The final optimized FOXM1-derived sequence improved predicted selectivity from +0.50 to +4.82 log(TPM+1), with 88 accepted SNVs:
| Metric | Before optimization | After optimization |
|---|---|---|
| Selectivity | +0.5000 | +4.8243 |
| Target score | 2.4062 | 5.2188 |
| Off-target score | 1.9062 | 0.3945 |
| Approx. target expression | ~10 TPM | ~184 TPM |
| Approx. off-target expression | ~5.7 TPM | ~0.5 TPM |
| Mutations | 0 | 88 SNVs |
The gain came from both directions: predicted expression increased in the glioblastoma stem-like target context and decreased in the normal cortex off-target context. The optimization had not fully plateaued by cycle 100, suggesting that longer or broader search strategies could further improve the design.
What this shows
This run is an end-to-end agentic design loop, not a single prediction:
- Biomni interpreted the biological design goal.
- It selected plausible endogenous promoters.
- It used Genomic Intelligence models to score expression in target and off-target contexts.
- It optimized the best seed sequence with SNVs only.
- It saved
candidates.fa,scores.tsv,best_candidate.fa, andreport.md. - It produced a scientific report with methods, scores, interpretation, caveats, and reproducibility details.

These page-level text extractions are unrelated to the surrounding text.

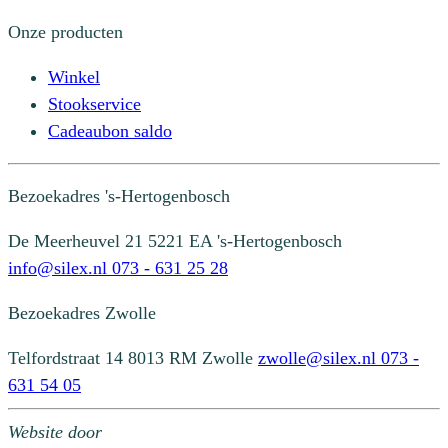
Onze producten
Winkel
Stookservice
Cadeaubon saldo
Bezoekadres
's-Hertogenbosch
De Meerheuvel 21
5221 EA 's-Hertogenbosch
info@silex.nl
073 - 631 25 28
Bezoekadres
Zwolle
Telfordstraat 14
8013 RM Zwolle
zwolle@silex.nl
073 -
631 54 05
Website door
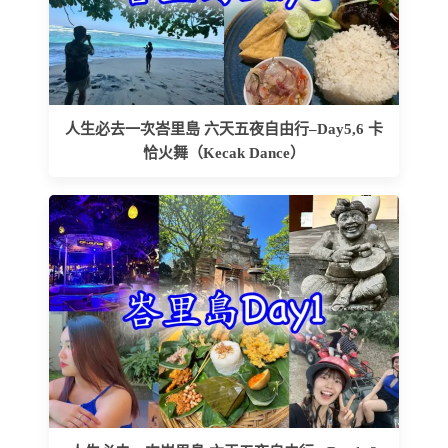
人生必去一次峇里島 六天五夜自由行–Day5,6 卡
恰火舞（Kecak Dance）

This is the kind of workflow where biological AI agents earn their place. The agent doesn’t replace the model or the scientist; it orchestrates the work around a specialized biological model, making the workflow easier to run, inspect, and repeat.
Limitations
These are computational predictions, not experimental measurements. The optimized sequence has not yet been validated in an MPRA, reporter assay, cell model, or in vivo system. The model uses DNA sequence and text-described biological contexts; it does not directly observe chromatin state, DNA methylation, trans-factor abundance, or delivery constraints.
The optimization also used a single off-target context: normal adult cerebral cortex. A stronger specificity screen would score additional normal brain cell types and other tissues. The natural next steps are motif analysis, broader off-target scoring, multi-start optimization, and wet-lab validation.
We are excited to see what researchers build with Genomic Intelligence inside Biomni Lab: promoter design, regulatory variant interpretation, expression-guided sequence engineering, enhancer screening, and other workflows where DNA sequence needs to become a testable biological hypothesis.